Per questo motivo, nei giorni scorsi, ho ripreso una soluzione già prospettata all’Assemblea costituente dal relatore sulla forma di governo, Egidio Tosato, che combina l’elezione parlamentare con una eventuale seconda fase del procedimento elettorale di scelta diretta del Capo dello Stato da parte del corpo elettorale.

Tosato proponeva, infatti, che se il Presidente della Repubblica non fosse stato eletto dopo tre scrutini con il quorum di due terzi dei componenti il Parlamento in seduta comune, si sarebbe proceduto a suffragio universale diretto previa designazione da parte delle Camere riunite di un candidato di maggioranza e di uno di minoranza.

Tosato riteneva che si sarebbe indotto il Parlamento in seduta comune ad ottenere più facilmente la maggioranza di due terzi e, quindi, che il Presidente fosse, almeno in parte, espressione del voto della minoranza.

Nel caso ciò fosse risultato del tutto impossibile sarebbe stato preferibile che a decidere fosse la maggioranza del popolo.

La motivazione della proposta era individuata nelle caratteristiche proprie della forma di governo parlamentare delineata dalla Costituente, intermedia tra un sistema con un Capo dello Stato dotato di poteri effettivi ed incidenti nelle ordinarie vicende politiche e un sistema di governo d’assemblea con i ministri chiamati a costituirne il comitato esecutivo.

La combinazione dei due sistemi di elezione assolve ad una duplice funzione: da un lato, infatti, l’eventualità dell’elezione popolare è un deterrente a contrapposizioni radicali ed induce ad individuare nella fase parlamentare la figura più idonea a rappresentare l’unità nazionale, dall’altro, il preventivo passaggio parlamentare con la previsione che al voto popolare siano sottoposti i due nomi più votati nell’ultimo scrutinio evita derive plebiscitarie, un’insidia nascosta nell’elezione diretta dalla quale possono emergere figure che, dall’appello al popolo, possono trovare motivo per conferire alla figura del Presidente una carica politica destinata a scompaginare l’equilibrio dei poteri voluto dalla Costituzione.

Nell’esame in Commissione l’idea di una larga maggioranza per l’elezione del Capo dello Stato si è fatta strada e il testo in esame (art. 21) prevede ben otto scrutini a maggioranza qualificata (quattro a due terzi e quattro a tre quinti), ma, come chiusura del sistema in caso di mancato raggiungimento di tali quorum, prevede il vigente criterio della maggioranza assoluta.

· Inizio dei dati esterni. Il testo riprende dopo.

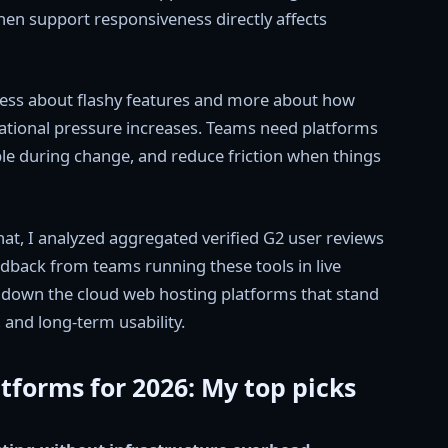
en support responsiveness directly affects
 less about flashy features and more about how
rational pressure increases. Teams need platforms
ble during change, and reduce friction when things
that, I analyzed aggregated verified G2 user reviews
edback from teams running these tools in live
k down the cloud web hosting platforms that stand
l, and long-term usability.
tforms for 2026: My top picks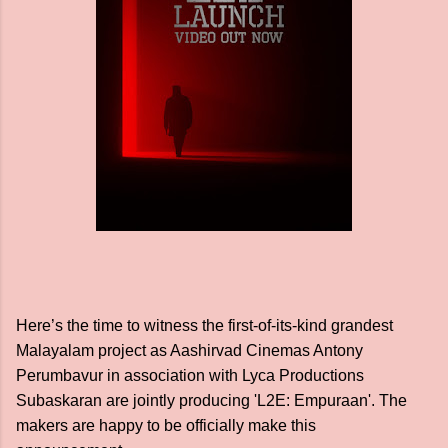
Here’s the time to witness the first-of-its-kind grandest
Malayalam project as Aashirvad Cinemas Antony
Perumbavur in association with Lyca Productions
Subaskaran are jointly producing 'L2E: Empuraan'. The
makers are happy to be officially make this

Personalmente invece ritengo che, in caso di mancato largo accordo parlamentare, sia più opportuno chiamare a decidere il corpo elettorale al fine di conferire la necessaria autorevolezza alla personalità chiamata a rivestire l’alta carica.

Per quanto riguarda l’integrazione del Parlamento in seduta comune con i parlamentari europei, essa risponde alla logica di allargare il collegio elettivo alle nuove articolazioni della rappresentanza, come già fecero i costituenti, con la previsione dei delegati regionali, anche a dare rilievo alla partecipazione italiana all’UE.

In conclusione, la riforma è perfettibile e certamente bisognerà tener conto nei successivi esami parlamentari delle critiche serie che in questa Aula le vengono rivolte.

Più le critiche saranno costruttive, più saranno capaci di incidere nell’impianto complessivo della riforma; più saranno frutto di prevenzioni personali o politiche più scivoleranno nell’irrilevanza.